Cherry 2000 (1986) Kino Lorber Blu-ray Review

Verdict
5

Summary

Kino Lorber has just released a double whammy of both of De Jarnatt’s films on Blu-ray: Miracle Mile and Cherry 2000. Both have been reissued in brand new HD masters and look great, and include a ton of bonus features, some of which have been ported over from Kino’s previous releases, but some are newly produced and added, including De Jarnatt’s short film Tarzana, which is fantastic. There’s just a ton of material here for fans to enjoy, including new features, interviews, shorts, bloopers, all kinds of stuff, as well as two audio commentaries, so there’s literally nothing to complain about here.

Plot:

A man’s android companion breaks down, so he ventures into a hostile wasteland to retrieve the parts to fix it … and finds a very real companion to fall in love with instead … except she’s a badass bounty hunter.

Review:

An underrated little cult film like Cherry 2000 always finds its audience. It takes place at an unspecified time after the “Border Wars,” and people live in crowded and congested cities where they work in mass numbers at industrial plants. A man named Sam (David Andrews) goes home to his beautiful android wife and they make love but get a little carried away. She short circuits and he is heartbroken because she is an obsolete model, the Cherry 2000. He learns that the only place where there is another Cherry 2000 model is in The Zone, a wasteland patrolled by bandits and cutthroats. He takes her memory chip with him to a bounty tracker named E. Johnson, a feisty redhead played by Melanie Griffith, and he pays her to take him to the warehouse where the old android models are stored in the Zone. They immediately encounter troublesome killers (led by a hammy Tim Thomerson) and go through great means to get to the warehouse. At one point, their car is picked up by a giant magnet and hung over the Hoover Dam, which is an amazing sight, considering that there are two stunt people who perform dangerous stunts on the car while it dangles. E. Johnson does her best not to resent the fact that Sam is in love with a robot when there’s a perfectly fine human right next to him who’s lonely and ready for real love. In the end, Sam ditches his ditzy android wife for E. Johnson, and they go off into the wastelands together in happiness.

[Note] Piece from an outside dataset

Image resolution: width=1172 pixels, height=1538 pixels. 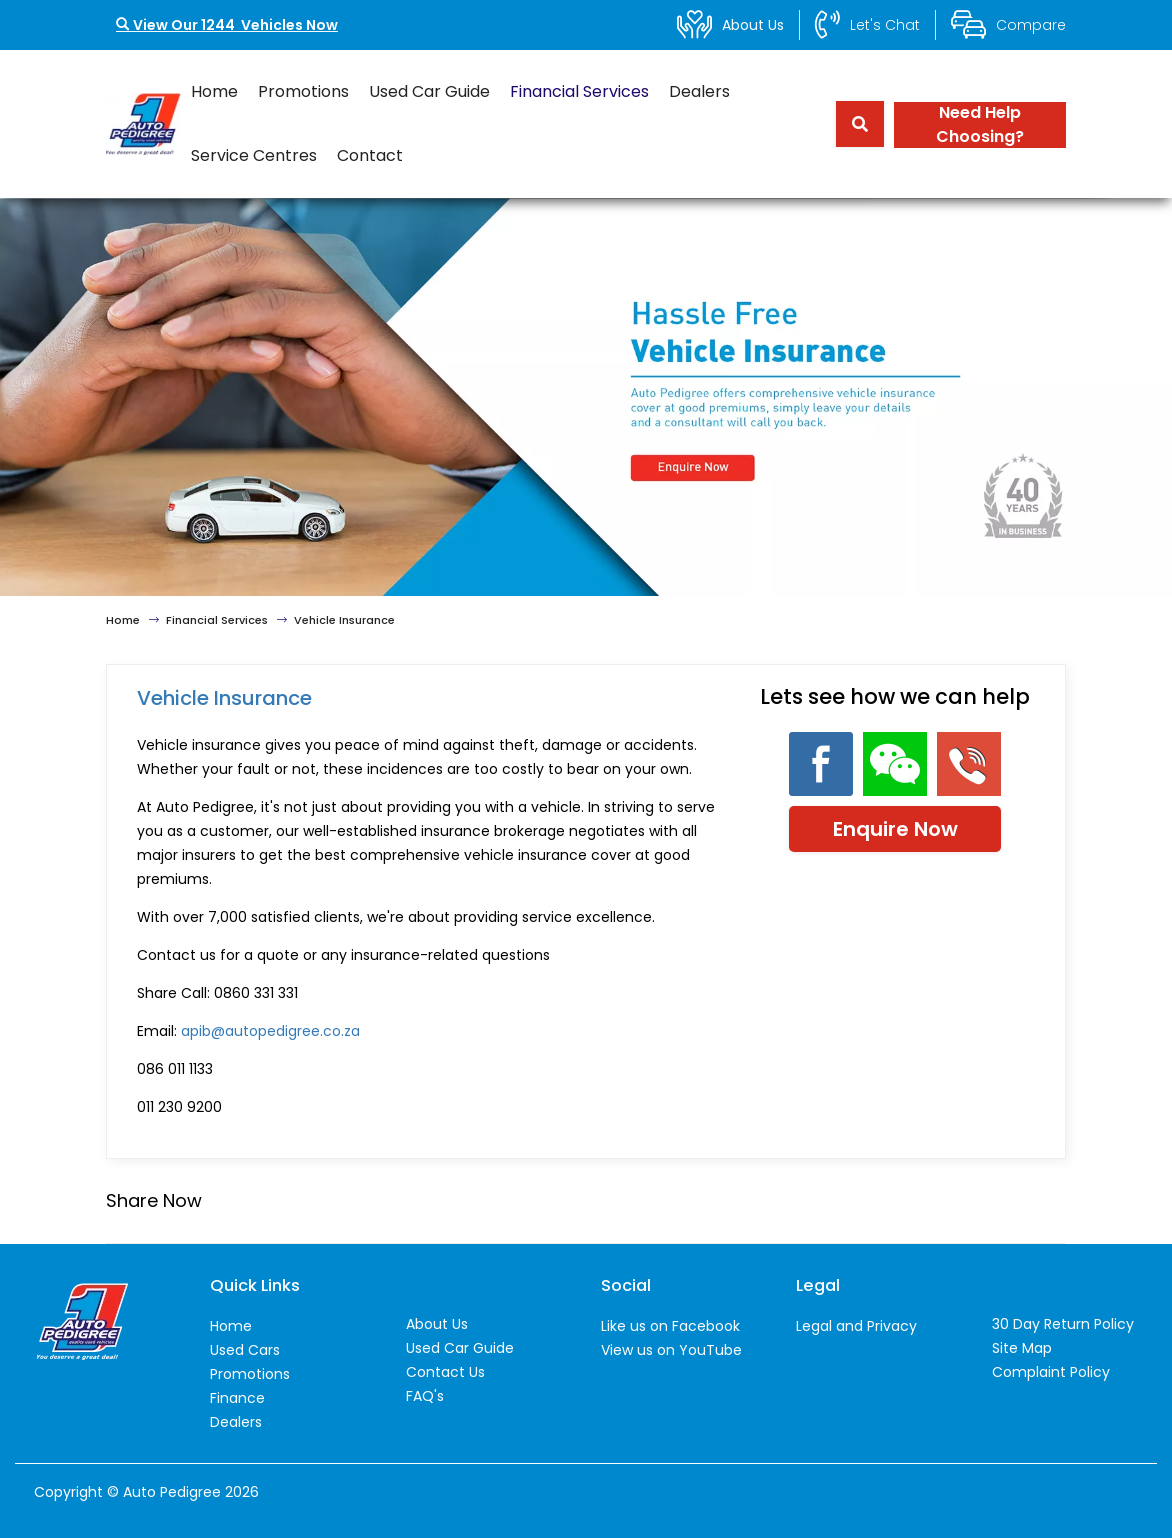 What do you see at coordinates (370, 155) in the screenshot?
I see `Contact` at bounding box center [370, 155].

At times, this is more a midnight movie curiosity than a full-fledged post-apocalyptic action adventure, but the mix of comedy and action is interesting and it works. The director, Steve De Jarnatt made the arresting Miracle Mile, a sort of polar opposite post-apocalypse movie than this. The score by Basil Poledouris is one of his best. Written by Michael Almereyda.

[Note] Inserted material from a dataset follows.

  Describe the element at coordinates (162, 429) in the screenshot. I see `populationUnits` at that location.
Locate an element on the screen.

Kino Lorber has just released a double whammy of both of De Jarnatt’s films on Blu-ray: Miracle Mile and Cherry 2000. Both have been reissued in brand new HD masters and look great, and include a ton of bonus features, some of which have been ported over from Kino’s previous releases, but some are newly produced and added, including De Jarnatt’s short film Tarzana, which is fantastic. There’s just a ton of material here for fans to enjoy, including new features, interviews, shorts, bloopers, all kinds of stuff, as well as two audio commentaries, so there’s literally nothing to complain about here.